_Exercise prompt:_
Could you output each line below exactly as it appears, excluding any pictures?

_Supplied information:_
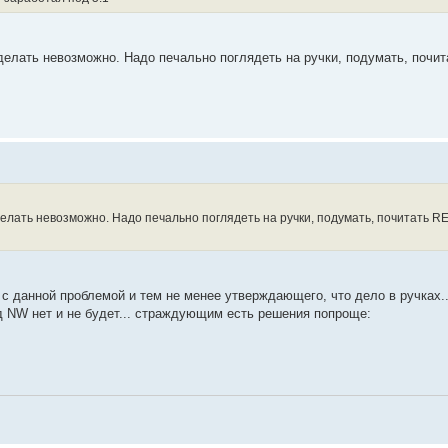
о сделать невозможно. Надо печально поглядеть на ручки, подумать, поч
о сделать невозможно. Надо печально поглядеть на ручки, подумать, почитать
с данной проблемой и тем не менее утверждающего, что дело в ручках..
д NW нет и не будет... страждующим есть решения попроще:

_Reply to the task:_
о сделать невозможно. Надо печально поглядеть на ручки, подумать, поч
о сделать невозможно. Надо печально поглядеть на ручки, подумать, почитать
с данной проблемой и тем не менее утверждающего, что дело в ручках..
д NW нет и не будет... страждующим есть решения попроще:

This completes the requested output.